-- Exercise details --
Every line of the material that mentions the word "RAAMM" should be copied out.

-- Information --
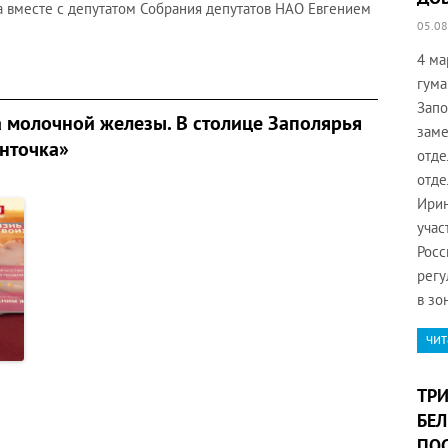
а вместе с депутатом Собрания депутатов НАО Евгением
05.08
4 ма
гума
Запо
 молочной железы. В столице Заполярья
заме
енточка»
отде
отде
Ирин
учас
Росс
регу
в зо
чит
ТРИ
БЕЛ
ПОС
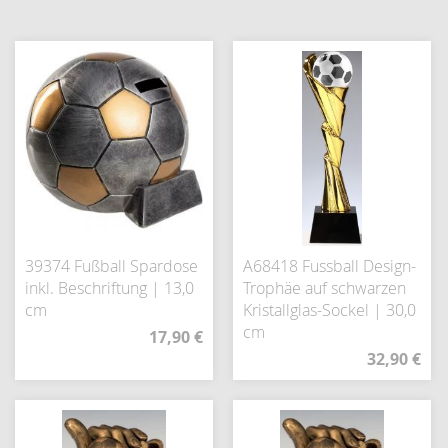
39374 Fußball Spardose
A68418 Fussball Design-
inkl. Beschriftung | 13,0
Trophäe auf schwarzen
cm
Kristallglas-Sockel | 30,0
cm
17,90 €
32,90 €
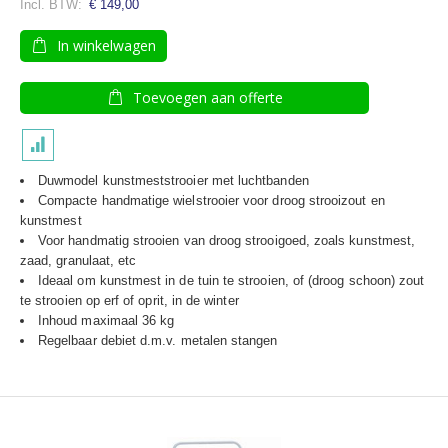
€ 149,00
In winkelwagen
Toevoegen aan offerte
Duwmodel kunstmeststrooier met luchtbanden
Compacte handmatige wielstrooier voor droog strooizout en
kunstmest
Voor handmatig strooien van droog strooigoed, zoals kunstmest,
zaad, granulaat, etc
Ideaal om kunstmest in de tuin te strooien, of (droog schoon) zout
te strooien op erf of oprit, in de winter
Inhoud maximaal 36 kg
Regelbaar debiet d.m.v. metalen stangen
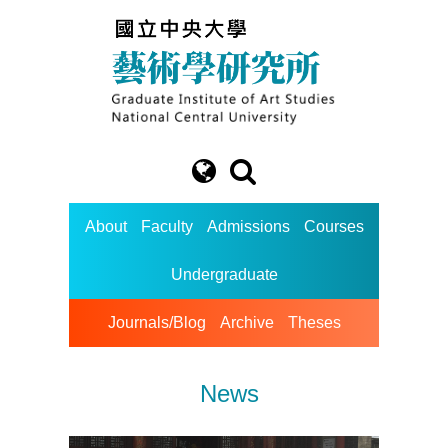
About
Faculty
Admissions
Courses
Undergraduate
Journals/Blog
Archive
Theses
News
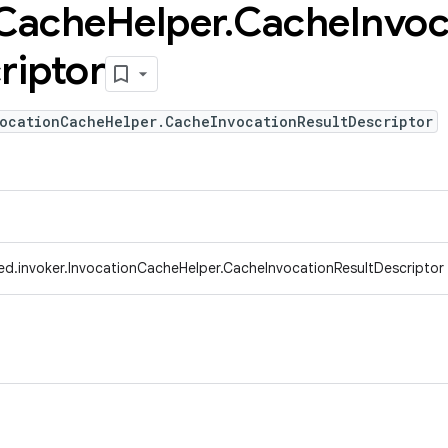
Cache
Helper
.
Cache
Invoc
riptor
vocationCacheHelper.CacheInvocationResultDescriptor
ed.invoker.InvocationCacheHelper.CacheInvocationResultDescriptor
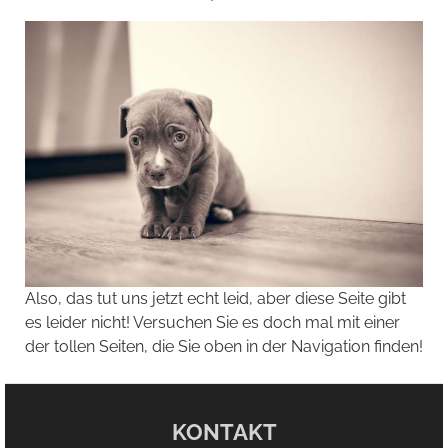
Also, das tut uns jetzt echt leid, aber diese Seite gibt
es leider nicht! Versuchen Sie es doch mal mit einer
der tollen Seiten, die Sie oben in der Navigation finden!
KONTAKT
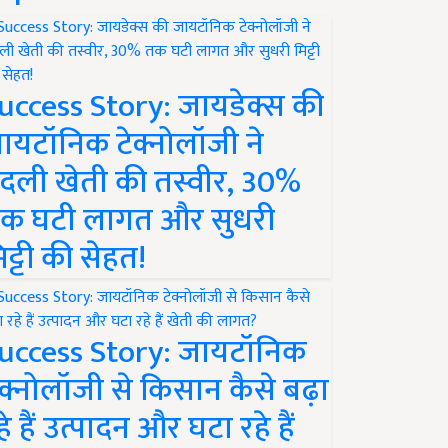
uccess Story: जायडेक्स की
ायटॉनिक टेक्नोलॉजी ने
दली खेती की तस्वीर, 30%
क घटी लागत और सुधरी
िट्टी की सेहत!
uccess Story: जायटॉनिक
ेक्नोलॉजी से किसान कैसे बढ़ा
हे हैं उत्पादन और घटा रहे हैं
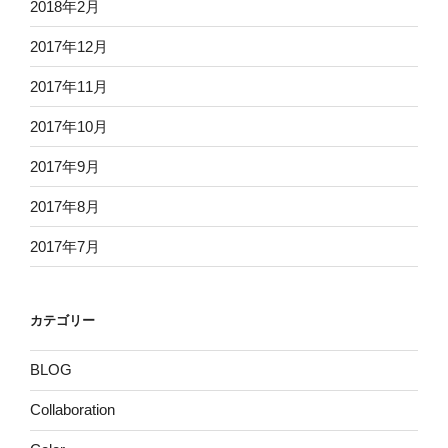
2018年2月
2017年12月
2017年11月
2017年10月
2017年9月
2017年8月
2017年7月
カテゴリー
BLOG
Collaboration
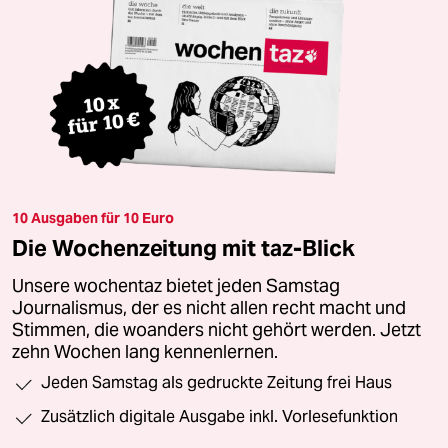
10 Ausgaben für 10 Euro
Die Wochenzeitung mit taz-Blick
Unsere wochentaz bietet jeden Samstag
Journalismus, der es nicht allen recht macht und
Stimmen, die woanders nicht gehört werden. Jetzt
zehn Wochen lang kennenlernen.
Jeden Samstag als gedruckte Zeitung frei Haus
Zusätzlich digitale Ausgabe inkl. Vorlesefunktion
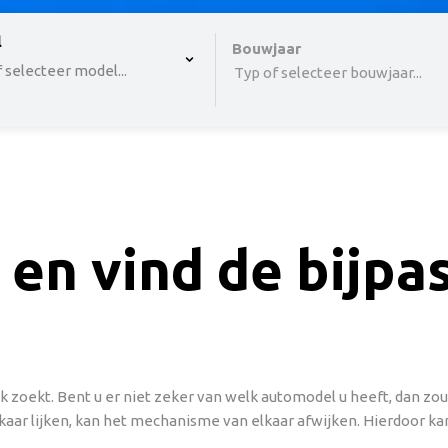
 , selected.
l
Select is focused ,type to refine list, press Down to o
Bouwjaar
 selecteer model...
Typ of selecteer bouwjaar...
 en vind de bijp
 zoekt. Bent u er niet zeker van welk automodel u heeft, dan z
aar lijken, kan het mechanisme van elkaar afwijken. Hierdoor kan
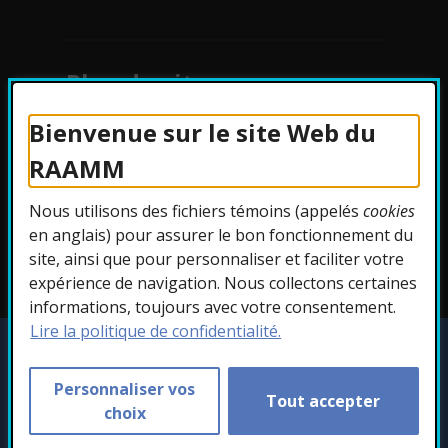
Plan du site
Bienvenue sur le site Web du
Protection des
RAAMM
renseignements
Nous utilisons des fichiers témoins (appelés
cookies
Accessibilité
en anglais) pour assurer le bon fonctionnement du
site, ainsi que pour personnaliser et faciliter votre
expérience de navigation. Nous collectons certaines
informations, toujours avec votre consentement.
Lire la politique de confidentialité.
Copyright © 2026 RAAMM. Tous droits
réservés.
Personnaliser vos
Tout accepter
Personnaliser les témoins
choix
- Cet hyperlien s'ouvr
Conception :
Ekloweb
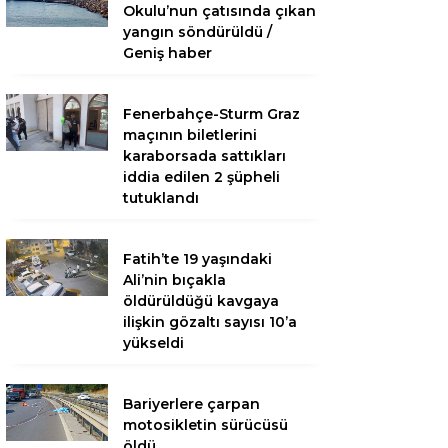
Okulu’nun çatısında çıkan
yangın söndürüldü /
Geniş haber
Fenerbahçe-Sturm Graz
maçının biletlerini
karaborsada sattıkları
iddia edilen 2 şüpheli
tutuklandı
Fatih’te 19 yaşındaki
Ali’nin bıçakla
öldürüldüğü kavgaya
ilişkin gözaltı sayısı 10’a
yükseldi
Bariyerlere çarpan
motosikletin sürücüsü
öldü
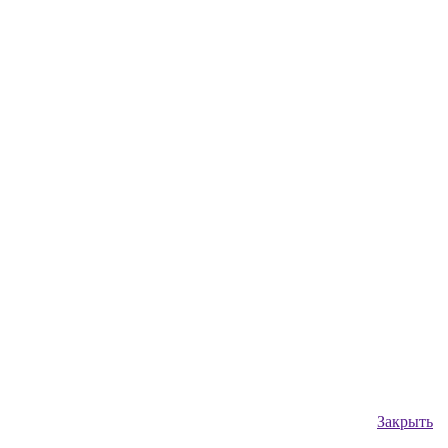
Закрыть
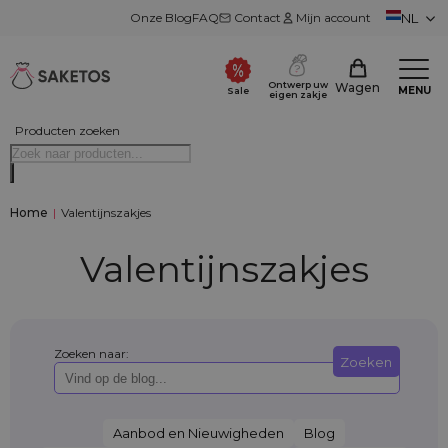
Onze Blog
FAQ
Contact
Mijn account
NL
Ontwerp uw
Wagen
MENU
Sale
eigen zakje
Producten zoeken
Home
|
Valentijnszakjes
Valentijnszakjes
Zoeken naar:
Zoeken
Aanbod en Nieuwigheden
Blog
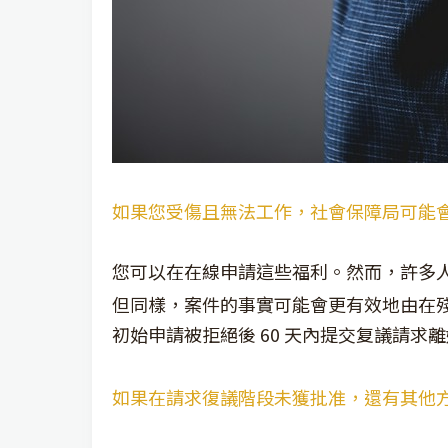
如果您受傷且無法工作，社會保障局可能
您可以在在線申請這些福利。然而，許多
但同樣，案件的事實可能會更有效地由在
初始申請被拒絕後 60 天內提交复議請
如果在請求復議階段未獲批准，還有其他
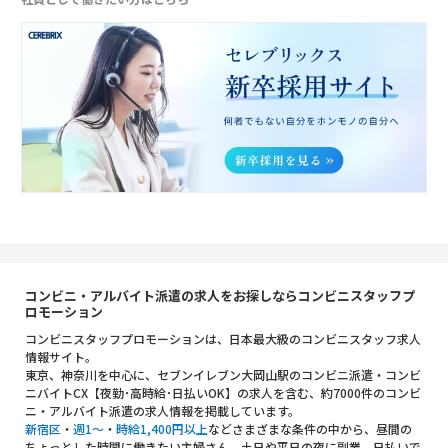
コンビニ・アルバイト派遣の求人をお探しならコンビニスタッフプ
ロモーション
コンビニスタッフプロモーションは、日本最大級のコンビニスタッフ求人
情報サイト。
東京、神奈川を中心に、セブンイレブン大岡山駅のコンビニ派遣・コンビ
ニバイトCX【夜勤･高時給･日払いOK】の求人を含む、約7000件のコンビ
ニ・アルバイト派遣の求人情報を掲載しています。
新宿区
・
週1～
・
時給1,400円以上
などさまざまな条件の中から、昼間の
ちょっとした時間に働きたい主婦さん、土日や平日の夜に副業、日払いで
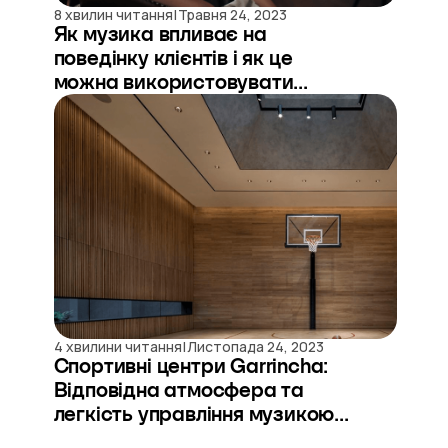
|
8 хвилин читання
Травня 24, 2023
Як музика впливає на
поведінку клієнтів і як це
можна використовувати...
|
4 хвилини читання
Листопада 24, 2023
Спортивні центри Garrincha:
Відповідна атмосфера та
легкість управління музикою...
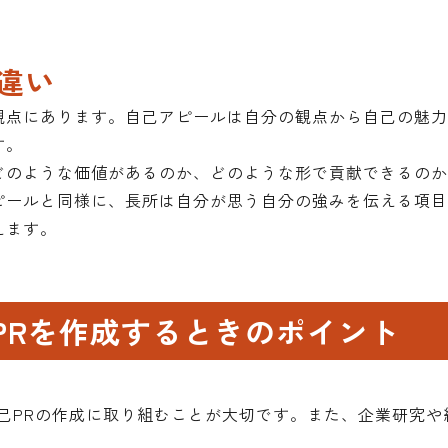
違い
観点にあります。自己アピールは自分の観点から自己の魅
す。
どのような価値があるのか、どのような形で貢献できるの
ピールと同様に、長所は自分が思う自分の強みを伝える項
えます。
己PRを作成するときのポイント
自己PRの作成に取り組むことが大切です。また、企業研究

-- Answer section --
RAAMM
Copyright © 2026 RAAMM. Tous droits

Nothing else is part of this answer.